Paris Gun, any of several long-range cannon produced by the German arms manufacturer Krupp in 1917–18 during World War I. The guns were so called because they were specially built to shell Paris at a range, never before attained, of approximately 121 km (75 miles).
The guns were fabricated by adding a tube to the barrel of a 380-millimetre naval gun. The barrel was thus elongated to about 34 m (112 feet), weighed 138 tons, and needed supports to hold it straight. A charge of 250 kg (550 pounds) of gunpowder was used to propel a shell out of the barrel at a velocity of 5,260 feet per second. The extremely long range of the guns (35 km had been the previous range limit for shellfire) was achieved by sending the shells on a trajectory 39 km (24 miles) up into the stratosphere, where atmospheric drag was almost nonexistent. After modifications, the Paris Guns were initially 210 mm (8.2 inches) in calibre, but successive firings eroded the inner linings of the gun barrels and their calibre was increased to about 240 mm. The Paris Guns were moved to their emplacements near the German front lines on railway tracks and successively carried out an intermittent bombardment of Paris over a period of about 140 days, beginning in March 1918.

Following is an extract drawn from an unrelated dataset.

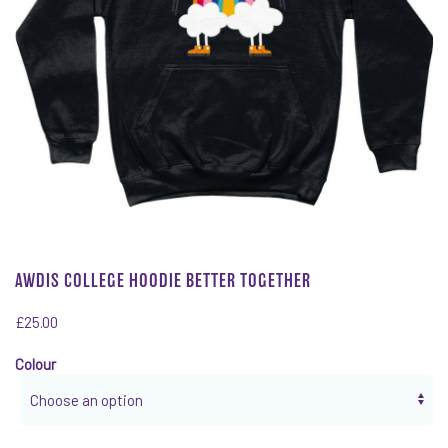
AWDIS COLLEGE HOODIE BETTER TOGETHER
£
25.00
Colour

The Paris Guns killed about 250 Parisians and wrecked a number of buildings, but they did not appreciably affect French civilian morale or the larger course of the war. The name Big Bertha, which was derisively applied to the guns by Parisians under bombardment from them, is more properly applied to the 420-millimetre howitzers used by the German army to batter Belgian forts in August 1914, at the start of the war.